2. Get Started Early
Berklee Online students are typically juggling many things at a time. In addition to courses, you might be working multiple jobs, playing shows with your band, or just trying to make time for your family. That’s why it’s important to practice good time management.
Take note of when your assignments are due, and get started early. That way, you have more time to enjoy your weekends, instead of dealing with last-minute stress.
Also, since you’re not on campus, you generally won’t learn that your classmates have been working night and day on the latest assignment and thus receive that competitive jolt of motivation after running into them in the quad. Plus, even if you were on campus you should be practicing social distancing anyway. But the point is that you have to motivate yourself to do this!

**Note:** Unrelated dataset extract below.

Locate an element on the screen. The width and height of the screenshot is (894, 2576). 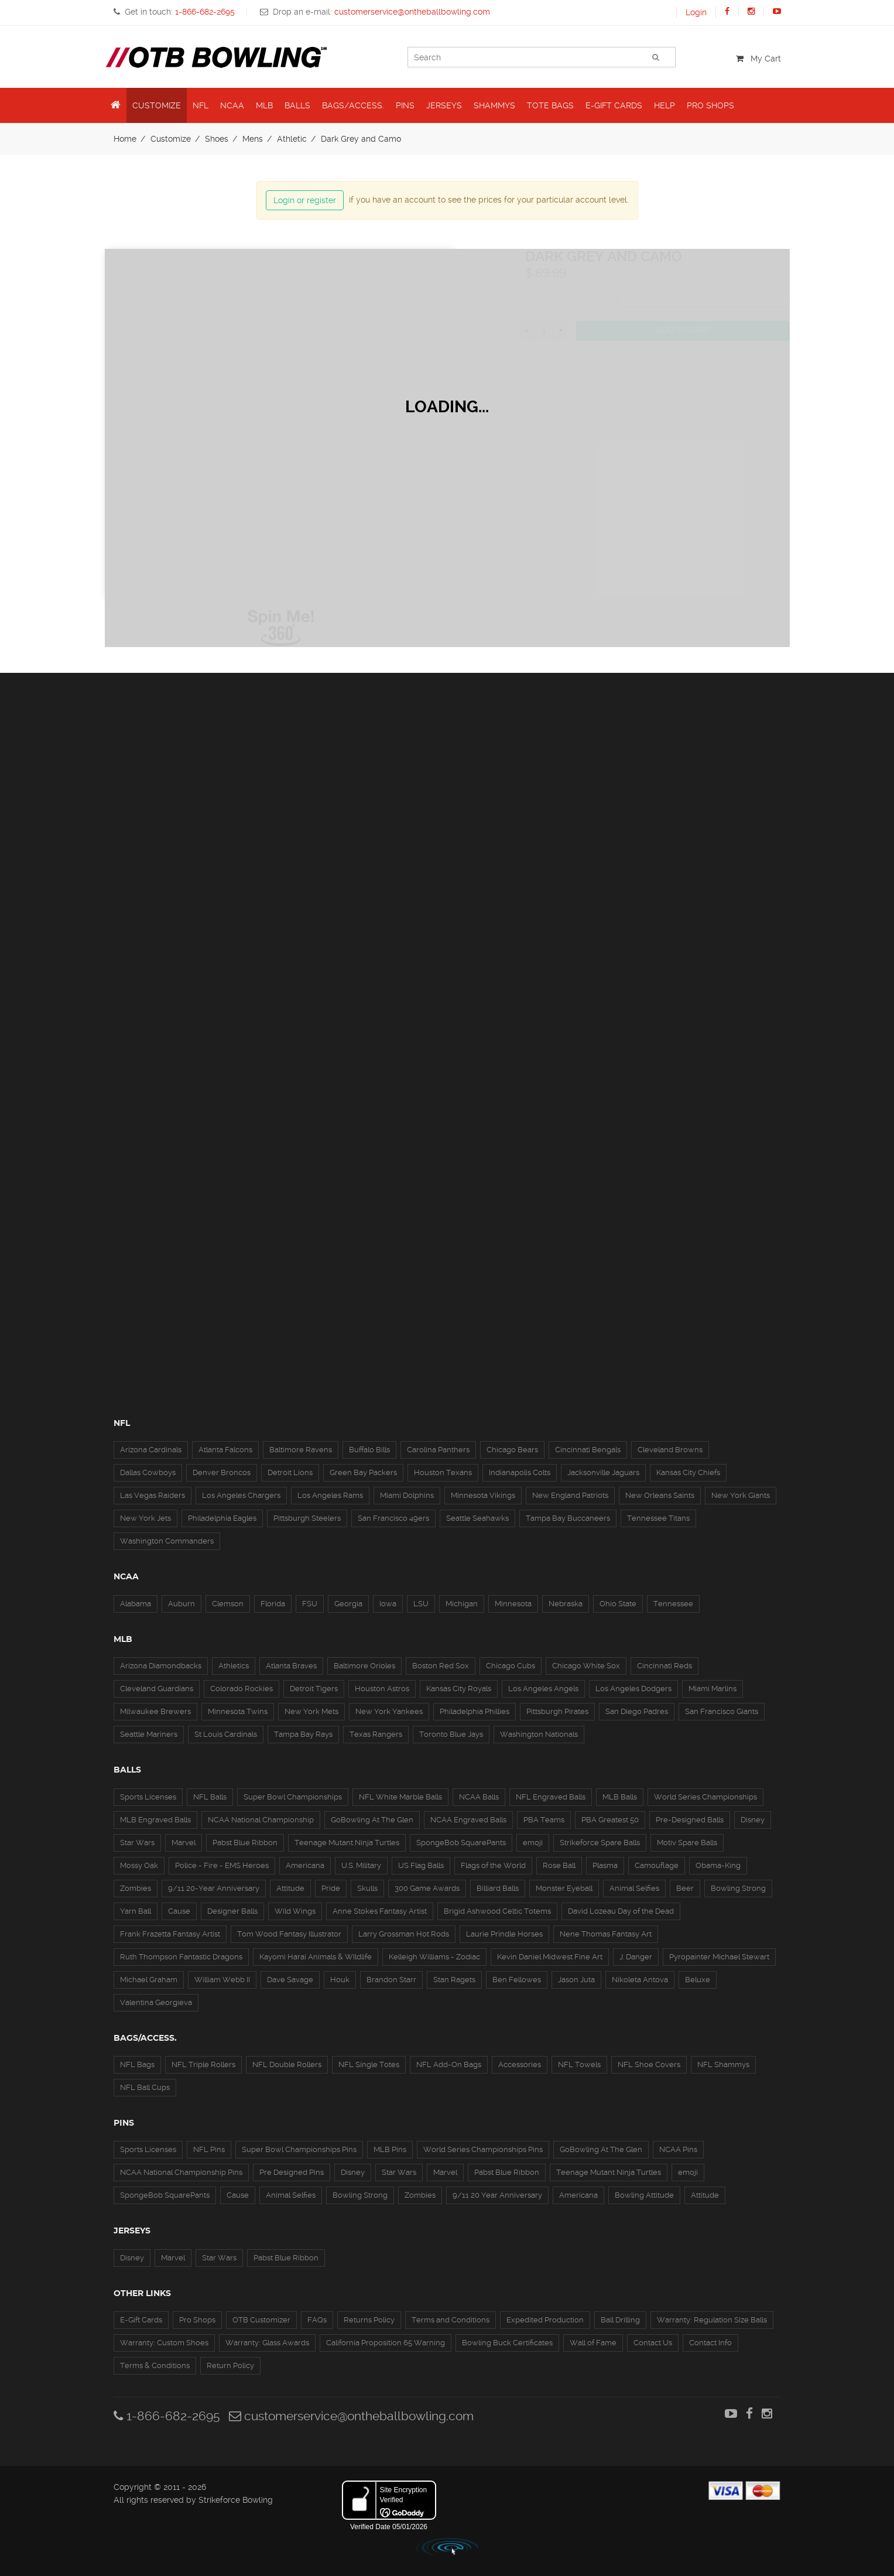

3. Get to Know the Faculty
Are you taking Music Cognition with Susan Rogers? Did you know she was an engineer for Prince during some of his commercial peak? Or how about Music Business 101 with John Kellogg? He represented artists from Bad Boy Records! Prince Charles Alexander, who teaches several Berklee Online courses, also did a lot of work for Bad Boy, engineering music for Notorious B.I.G. and Mary J. Blige!
The point is, the faculty at Berklee Online have impressive resumés in the music industry, and if you’re taking a course with them, feel free to message them. They’ll usually respond in a timely fashion. Be sure to attend their live classes as well! They’ll have great advice for succeeding in class and in your career."The faculty at Berklee Online have impressive resumés in the music industry, and if you’re taking a course with them, feel free to message them. They’ll usually respond in a timely fashion. Be sure to attend their live classes as well!… Click To Tweet
4. Draw Inspiration from Your Classmates
Now this isn’t encouraging you to copy another student’s work! However, if you’re in a songwriting course, you’ll be encouraged to listen to your classmates’ songs. This is not only an opportunity to offer critique and praise to others, it can help lend inspiration to your own work! This won’t apply to all classes: there’s no drawing inspiration from looking at someone’s math assignment!
Also, remember when I reminded you that you won’t be bumping into any classmates in real-life anytime soon? Well, that doesn’t mean that you can’t stay in touch. Connect with your classmates on social media, and keep each other motivated about the assignments you’re working on.
5. Ask your advisors!
This might be a bit biased, but if you want tips on a course, you should call up your advisor. There’s a good chance they either took the course, or know somebody who does. So don’t be timid, call them up if you want some advice on one of your courses!